== Source data ==

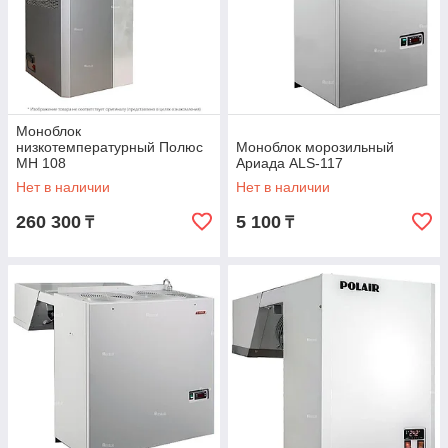
Моноблок
низкотемпературный Полюс
Моноблок морозильный
MН 108
Ариада ALS-117
Нет в наличии
Нет в наличии
260 300
5 100
₸
₸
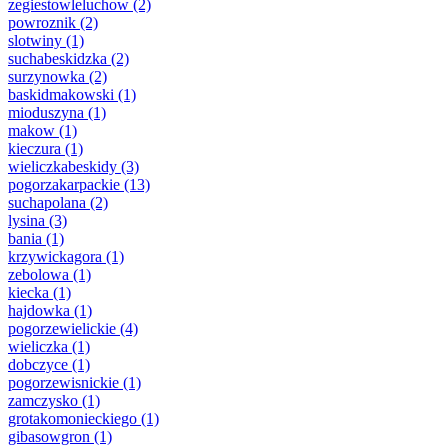
zegiestowleluchow
(2)
powroznik
(2)
slotwiny
(1)
suchabeskidzka
(2)
surzynowka
(2)
baskidmakowski
(1)
mioduszyna
(1)
makow
(1)
kieczura
(1)
wieliczkabeskidy
(3)
pogorzakarpackie
(13)
suchapolana
(2)
lysina
(3)
bania
(1)
krzywickagora
(1)
zebolowa
(1)
kiecka
(1)
hajdowka
(1)
pogorzewielickie
(4)
wieliczka
(1)
dobczyce
(1)
pogorzewisnickie
(1)
zamczysko
(1)
grotakomonieckiego
(1)
gibasowgron
(1)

===

Exercise description:
From the line holding "krzywickagora" through the final line of the data above, copy every line exactly as written. Include nothing else.

Solution to this exercise:
krzywickagora
(1)
zebolowa
(1)
kiecka
(1)
hajdowka
(1)
pogorzewielickie
(4)
wieliczka
(1)
dobczyce
(1)
pogorzewisnickie
(1)
zamczysko
(1)
grotakomonieckiego
(1)
gibasowgron
(1)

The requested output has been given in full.